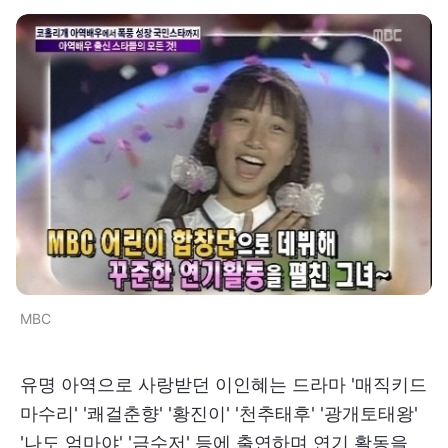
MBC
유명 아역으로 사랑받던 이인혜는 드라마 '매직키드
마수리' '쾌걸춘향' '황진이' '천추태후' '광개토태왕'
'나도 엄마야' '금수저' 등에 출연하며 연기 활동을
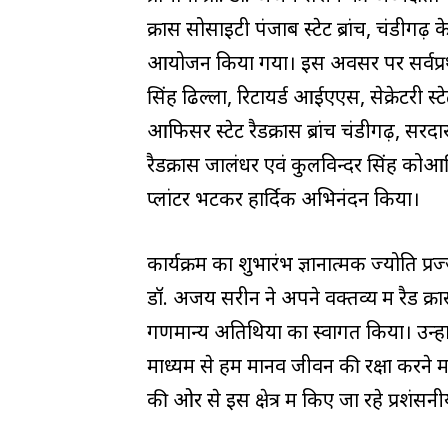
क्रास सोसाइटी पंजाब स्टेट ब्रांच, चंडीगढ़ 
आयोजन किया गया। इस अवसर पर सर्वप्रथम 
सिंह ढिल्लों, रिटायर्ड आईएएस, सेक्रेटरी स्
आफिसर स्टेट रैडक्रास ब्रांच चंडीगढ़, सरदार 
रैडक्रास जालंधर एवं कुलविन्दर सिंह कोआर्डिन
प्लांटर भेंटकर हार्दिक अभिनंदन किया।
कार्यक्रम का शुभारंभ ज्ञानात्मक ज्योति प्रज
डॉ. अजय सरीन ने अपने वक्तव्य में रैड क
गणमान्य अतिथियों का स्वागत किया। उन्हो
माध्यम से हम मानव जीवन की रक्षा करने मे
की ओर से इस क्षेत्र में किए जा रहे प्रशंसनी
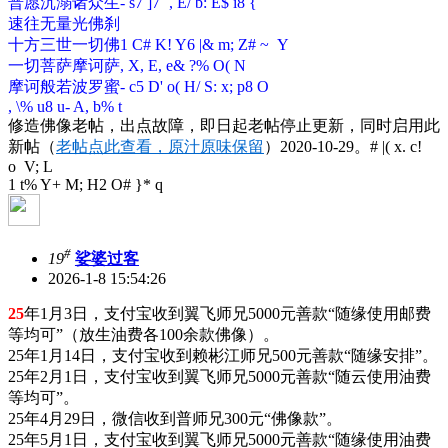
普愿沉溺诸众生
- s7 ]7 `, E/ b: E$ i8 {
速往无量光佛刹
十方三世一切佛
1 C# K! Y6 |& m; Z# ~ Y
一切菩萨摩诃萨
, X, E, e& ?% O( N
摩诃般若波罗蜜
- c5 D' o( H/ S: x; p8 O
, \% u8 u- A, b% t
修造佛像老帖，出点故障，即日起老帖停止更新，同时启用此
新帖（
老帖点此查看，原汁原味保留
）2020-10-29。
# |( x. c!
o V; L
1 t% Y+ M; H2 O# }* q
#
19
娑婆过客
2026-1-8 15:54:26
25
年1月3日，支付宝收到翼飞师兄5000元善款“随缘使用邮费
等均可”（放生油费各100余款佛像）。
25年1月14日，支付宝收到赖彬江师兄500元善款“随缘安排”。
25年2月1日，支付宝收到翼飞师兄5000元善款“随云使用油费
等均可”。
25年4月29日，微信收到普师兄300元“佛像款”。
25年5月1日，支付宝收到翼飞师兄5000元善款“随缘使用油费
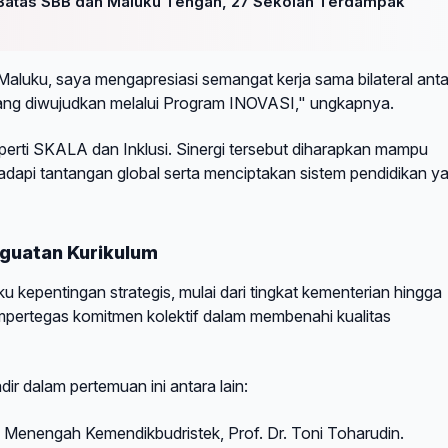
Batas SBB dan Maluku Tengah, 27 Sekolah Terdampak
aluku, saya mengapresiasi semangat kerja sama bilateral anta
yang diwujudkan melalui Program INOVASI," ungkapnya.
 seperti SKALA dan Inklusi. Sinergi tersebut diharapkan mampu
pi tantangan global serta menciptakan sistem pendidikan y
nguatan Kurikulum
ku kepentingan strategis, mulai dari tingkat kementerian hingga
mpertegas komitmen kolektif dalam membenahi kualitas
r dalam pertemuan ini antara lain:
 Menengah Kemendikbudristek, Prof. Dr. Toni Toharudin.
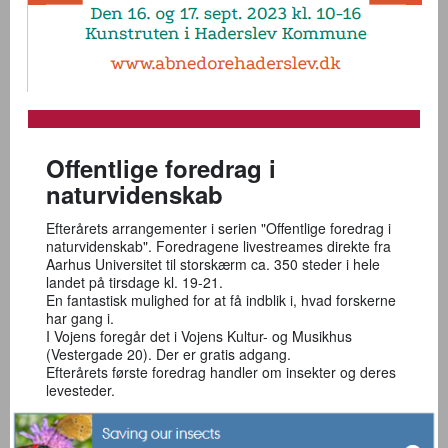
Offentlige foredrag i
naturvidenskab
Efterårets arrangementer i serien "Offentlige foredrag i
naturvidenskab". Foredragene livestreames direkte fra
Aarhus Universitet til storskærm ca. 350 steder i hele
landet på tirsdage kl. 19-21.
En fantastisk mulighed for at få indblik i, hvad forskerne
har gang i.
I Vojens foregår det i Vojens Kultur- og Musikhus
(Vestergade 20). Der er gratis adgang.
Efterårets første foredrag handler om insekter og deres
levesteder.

· · · · ·

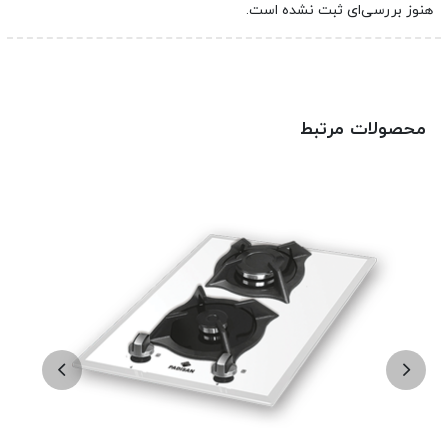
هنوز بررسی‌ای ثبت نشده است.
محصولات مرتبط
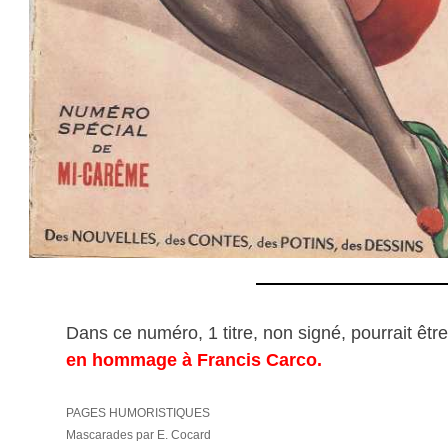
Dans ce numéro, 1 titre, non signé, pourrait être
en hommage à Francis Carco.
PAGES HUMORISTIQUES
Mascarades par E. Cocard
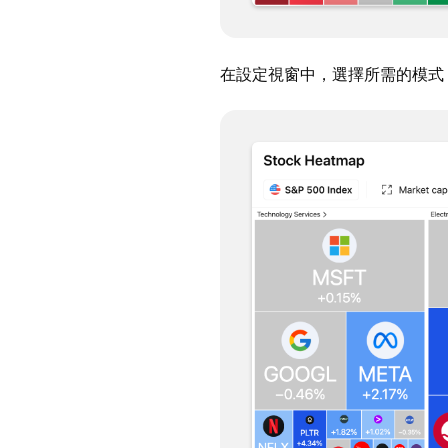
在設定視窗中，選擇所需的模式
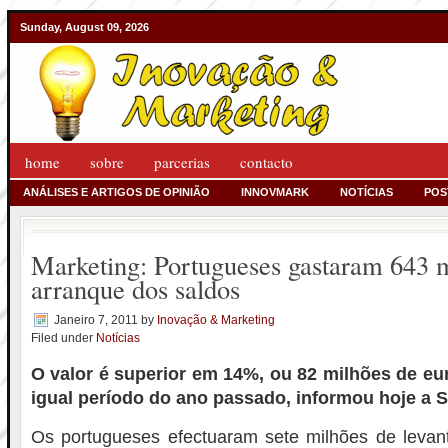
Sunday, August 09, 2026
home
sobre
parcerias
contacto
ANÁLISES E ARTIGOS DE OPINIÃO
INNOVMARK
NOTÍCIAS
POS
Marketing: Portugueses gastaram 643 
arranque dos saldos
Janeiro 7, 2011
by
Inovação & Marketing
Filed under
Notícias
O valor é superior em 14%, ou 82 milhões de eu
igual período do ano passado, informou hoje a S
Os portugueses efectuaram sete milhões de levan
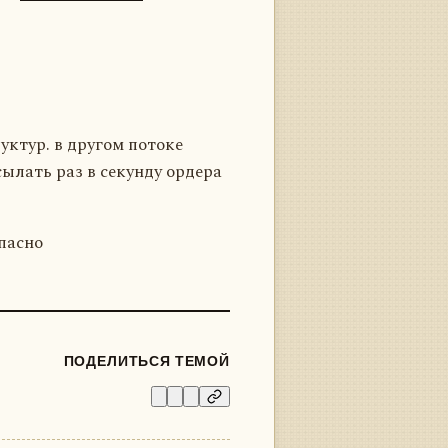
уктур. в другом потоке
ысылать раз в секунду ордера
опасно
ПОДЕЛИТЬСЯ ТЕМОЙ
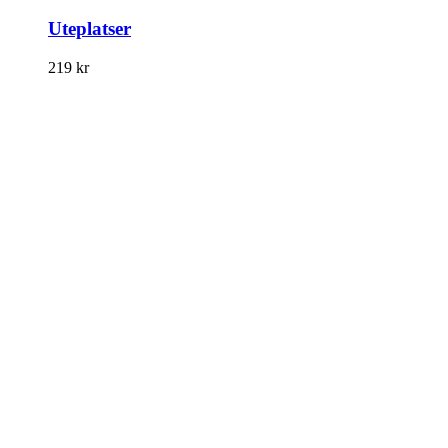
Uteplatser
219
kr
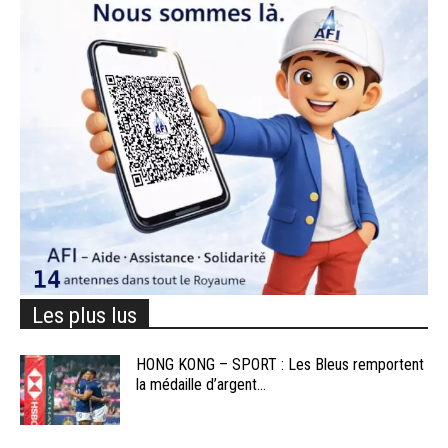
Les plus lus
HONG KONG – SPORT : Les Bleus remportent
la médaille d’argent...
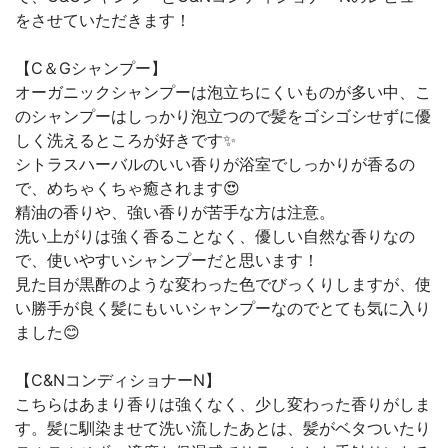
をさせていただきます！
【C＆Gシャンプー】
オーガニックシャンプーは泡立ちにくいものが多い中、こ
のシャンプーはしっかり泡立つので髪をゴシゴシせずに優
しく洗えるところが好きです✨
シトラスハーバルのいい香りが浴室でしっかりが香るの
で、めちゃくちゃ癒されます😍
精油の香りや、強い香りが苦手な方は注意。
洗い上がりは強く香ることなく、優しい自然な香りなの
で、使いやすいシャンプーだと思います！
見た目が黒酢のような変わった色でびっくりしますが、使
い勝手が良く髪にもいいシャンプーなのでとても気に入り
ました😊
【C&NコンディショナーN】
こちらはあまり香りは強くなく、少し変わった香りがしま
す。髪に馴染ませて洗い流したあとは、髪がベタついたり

· · · · ·

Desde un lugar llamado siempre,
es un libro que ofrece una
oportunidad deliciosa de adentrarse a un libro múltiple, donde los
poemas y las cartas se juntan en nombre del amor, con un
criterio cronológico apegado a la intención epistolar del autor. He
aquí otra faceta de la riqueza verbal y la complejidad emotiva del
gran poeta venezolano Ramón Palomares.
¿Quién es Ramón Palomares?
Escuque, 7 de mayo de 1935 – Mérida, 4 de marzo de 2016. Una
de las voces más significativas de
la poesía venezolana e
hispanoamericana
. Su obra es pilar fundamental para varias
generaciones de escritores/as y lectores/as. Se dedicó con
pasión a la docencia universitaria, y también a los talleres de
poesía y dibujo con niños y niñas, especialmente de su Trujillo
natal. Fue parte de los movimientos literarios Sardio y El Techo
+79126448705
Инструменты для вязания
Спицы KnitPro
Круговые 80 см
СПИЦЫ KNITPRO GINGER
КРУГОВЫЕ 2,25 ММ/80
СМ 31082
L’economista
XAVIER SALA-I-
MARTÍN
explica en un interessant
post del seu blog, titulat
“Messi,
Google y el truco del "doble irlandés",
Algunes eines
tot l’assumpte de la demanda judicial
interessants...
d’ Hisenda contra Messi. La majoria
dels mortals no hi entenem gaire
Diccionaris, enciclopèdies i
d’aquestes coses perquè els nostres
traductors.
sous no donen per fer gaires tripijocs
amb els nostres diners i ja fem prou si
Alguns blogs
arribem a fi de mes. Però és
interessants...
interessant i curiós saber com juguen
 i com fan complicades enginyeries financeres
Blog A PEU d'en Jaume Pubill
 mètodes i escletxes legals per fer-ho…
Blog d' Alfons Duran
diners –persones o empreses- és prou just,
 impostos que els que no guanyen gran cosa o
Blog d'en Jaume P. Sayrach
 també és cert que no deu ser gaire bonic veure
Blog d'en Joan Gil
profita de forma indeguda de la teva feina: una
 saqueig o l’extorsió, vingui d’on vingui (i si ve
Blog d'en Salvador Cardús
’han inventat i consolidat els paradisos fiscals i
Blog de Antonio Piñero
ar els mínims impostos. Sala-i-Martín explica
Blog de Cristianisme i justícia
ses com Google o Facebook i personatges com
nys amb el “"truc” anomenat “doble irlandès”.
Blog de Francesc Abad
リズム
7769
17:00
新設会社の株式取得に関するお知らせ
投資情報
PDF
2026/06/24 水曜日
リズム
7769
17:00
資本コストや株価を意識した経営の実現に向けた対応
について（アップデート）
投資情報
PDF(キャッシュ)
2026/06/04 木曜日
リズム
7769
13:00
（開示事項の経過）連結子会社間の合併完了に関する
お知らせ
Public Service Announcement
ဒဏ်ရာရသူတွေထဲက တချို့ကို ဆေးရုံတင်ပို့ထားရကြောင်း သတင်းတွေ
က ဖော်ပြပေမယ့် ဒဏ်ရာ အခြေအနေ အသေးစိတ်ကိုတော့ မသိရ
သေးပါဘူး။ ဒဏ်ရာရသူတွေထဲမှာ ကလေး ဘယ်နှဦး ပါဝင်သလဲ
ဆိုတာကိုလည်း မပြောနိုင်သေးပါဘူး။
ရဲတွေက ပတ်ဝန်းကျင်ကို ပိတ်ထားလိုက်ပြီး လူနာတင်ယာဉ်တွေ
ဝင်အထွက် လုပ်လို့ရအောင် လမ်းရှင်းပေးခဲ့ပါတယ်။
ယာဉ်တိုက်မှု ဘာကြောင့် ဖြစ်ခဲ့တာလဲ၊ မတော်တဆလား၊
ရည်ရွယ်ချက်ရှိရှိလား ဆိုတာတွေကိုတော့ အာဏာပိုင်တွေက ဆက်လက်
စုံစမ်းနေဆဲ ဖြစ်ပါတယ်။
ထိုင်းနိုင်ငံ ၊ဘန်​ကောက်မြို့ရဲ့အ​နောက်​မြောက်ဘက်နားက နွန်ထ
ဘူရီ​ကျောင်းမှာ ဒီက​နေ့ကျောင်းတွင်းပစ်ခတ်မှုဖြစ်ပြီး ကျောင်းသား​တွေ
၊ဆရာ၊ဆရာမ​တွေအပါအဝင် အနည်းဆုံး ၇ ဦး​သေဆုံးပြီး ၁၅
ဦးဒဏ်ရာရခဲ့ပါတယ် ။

· · · · ·

Restate the lines above from the one containing "2026-1-8 15:54:26" through the one containing "mpertegas komitmen kolektif", inclusive, exactly and without pictures.

Task response:
2026-1-8 15:54:26
25
年1月3日，支付宝收到翼飞师兄5000元善款“随缘使用邮费
等均可”（放生油费各100余款佛像）。
25年1月14日，支付宝收到赖彬江师兄500元善款“随缘安排”。
25年2月1日，支付宝收到翼飞师兄5000元善款“随云使用油费
等均可”。
25年4月29日，微信收到普师兄300元“佛像款”。
25年5月1日，支付宝收到翼飞师兄5000元善款“随缘使用油费
Batas SBB dan Maluku Tengah, 27 Sekolah Terdampak
aluku, saya mengapresiasi semangat kerja sama bilateral anta
yang diwujudkan melalui Program INOVASI," ungkapnya.
 seperti SKALA dan Inklusi. Sinergi tersebut diharapkan mampu
pi tantangan global serta menciptakan sistem pendidikan y
nguatan Kurikulum
ku kepentingan strategis, mulai dari tingkat kementerian hingga
mpertegas komitmen kolektif dalam membenahi kualitas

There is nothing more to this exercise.